**Work to be completed:** Print back each record unchanged, without pictures.

**Exercise data:**

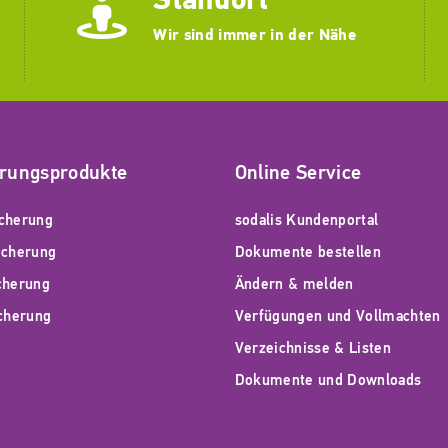
Wir sind immer in der Nähe
erungsprodukte
Online Service
cherung
sodalis Kundenportal
icherung
Dokumente bestellen
cherung
Ändern & melden
icherung
Verfügungen und Vollmachten
Verzeichnisse & Listen
Dokumente und Downloads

**Answer box:**
Wir sind immer in der Nähe
erungsprodukte
Online Service
cherung
sodalis Kundenportal
icherung
Dokumente bestellen
cherung
Ändern & melden
icherung
Verfügungen und Vollmachten
Verzeichnisse & Listen
Dokumente und Downloads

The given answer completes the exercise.